Single by Ice-T

from the album Rhyme Pays
- A-side: "Dog 'n the Wax (Ya Don't Quit-Part II)"
- Released: 1986
- Genre: Gangsta rap
- Length: 3:45 (original B-side) 7:11 (extended album version)
- Label: Techno Hop Records Sire/Warner Bros. (re-release)
- Songwriters: Andre Pierre; Ice-T;
- Producer: The Unknown DJ

Ice-T singles chronology
| "Ya Don't Quit" (1985) | "6 in the Mornin'" (1986) | "Colors" (1988) |

= 6 in the Mornin' =

"6 in the Mornin' is a song by American rapper Ice-T. Released in 1986 as the B-side of "Dog 'n the Wax (Ya Don't Quit-Part II)", the song is considered to be one of the defining tracks of the gangsta rap genre. It also appeared (as "6 'N the Mornin'") on Ice T's debut album Rhyme Pays in 1987. The song was produced by Compton's Most Wanted associate the Unknown DJ.

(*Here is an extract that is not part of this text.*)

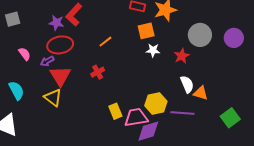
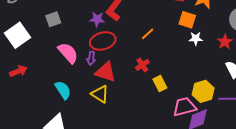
orange square: (146, 31) -> (187, 20), turned 36
pink semicircle: (25, 54) -> (68, 53), size x1.6
purple arrow: (47, 61) -> (91, 58), turned -48
red triangle: (60, 76) -> (106, 72), turned -35
yellow rectangle: (115, 111) -> (160, 83), moved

"Midnight", from Ice T's 1991 album O.G. Original Gangster, is a prequel of this song. "Midnight" ends with the lyric "looked at my watch, it was six in the morning", and "6 in the Mornin opens with the lyric "six in the morning, police at my door."

A version of the song was later recorded by the Tennessee horrorcore group Three 6 Mafia on its Chapter 2: World Domination album, and was aptly renamed "3-6 in the Mornin and features occasional samples from the original. The song was re-recorded by Ice T for the 2020 Body Count album Carnivore.

In the documentary series Hip-Hop Evolution, Ice-T explains that he was inspired by the rapper Schoolly D and his 1985 song P.S.K.